Globalement on observe plus de personnes androgyne d'apparence (et se qualifiant de non binaire) chez les personnes afab pour la même raison citée au dessus.
- Des codes de la féminités sur des personnes amab est très mal considérée par la société et les personnes s'exposent à des agressions violentes, elles sont souvent assimilés à des gays efféminés de plus (même si ce n'est pas leur orientation sexuelle). Donc les personnes amab, même si iels sont non binaires, ont tendance en général à faire une transition plus medicalisée que les personnes afab (et encore les chiffres se lissent car dans les stats que j'ai vu c'est 40/45% de personnes afab pour 55/60 % de personnes amab).
Comme les transitions sont plus médicalisées, elles ne sont pas accessibles au mineur (ou très difficilement). D'où aussi le fait que les personnes afab se qualifient trans plus tôt car iels ne font pas forcément de transition médicale.
Toutes les raisons citées sont plutôt logiques en plus et sont rarement citées par les anti trans (ba oui sinon ça casse leur propre étude qui sont très souvent biaisées).
Je précise qu'il est sur que la personne du dessus est Terf puisqu'elle cite le ROGD, qui est une fausse étude réalisée par une femme aux USA, qui n'a même pas pris les réponses des personnes trans mais des parents de personnes trans s'étant réunis sur un forum anti trans. Mais c'est pas du tout biaisé.

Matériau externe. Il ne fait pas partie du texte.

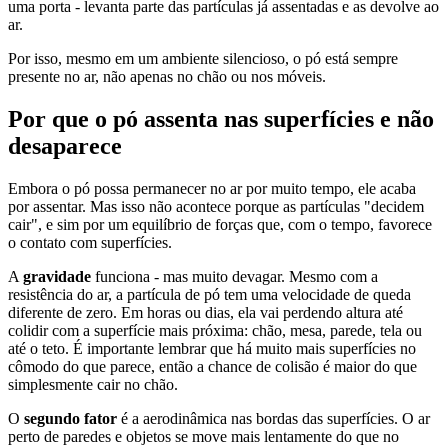
uma porta - levanta parte das partículas já assentadas e as devolve ao
ar.
Por isso, mesmo em um ambiente silencioso, o pó está sempre
presente no ar, não apenas no chão ou nos móveis.
Por que o pó assenta nas superfícies e não
desaparece
Embora o pó possa permanecer no ar por muito tempo, ele acaba
por assentar. Mas isso não acontece porque as partículas "decidem
cair", e sim por um equilíbrio de forças que, com o tempo, favorece
o contato com superfícies.
A
gravidade
funciona - mas muito devagar. Mesmo com a
resistência do ar, a partícula de pó tem uma velocidade de queda
diferente de zero. Em horas ou dias, ela vai perdendo altura até
colidir com a superfície mais próxima: chão, mesa, parede, tela ou
até o teto. É importante lembrar que há muito mais superfícies no
cômodo do que parece, então a chance de colisão é maior do que
simplesmente cair no chão.
O
segundo fator
é a aerodinâmica nas bordas das superfícies. O ar
perto de paredes e objetos se move mais lentamente do que no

Les debunks de l'étude ROGD qui est vivement critiqué par tous les acteurs (même des médecins plutôt transphobes d'ailleurs) qui tournent autour des personnes trans.




Bref j'ai encore pleins de liens sur cette fameuse étude qui est d'ailleurs la seule étude constamment citée par les anti trans pour discréditer les personnes trans et contribuer à durcir leur droit.

Encore une. Bref. Je signale pour transphobie.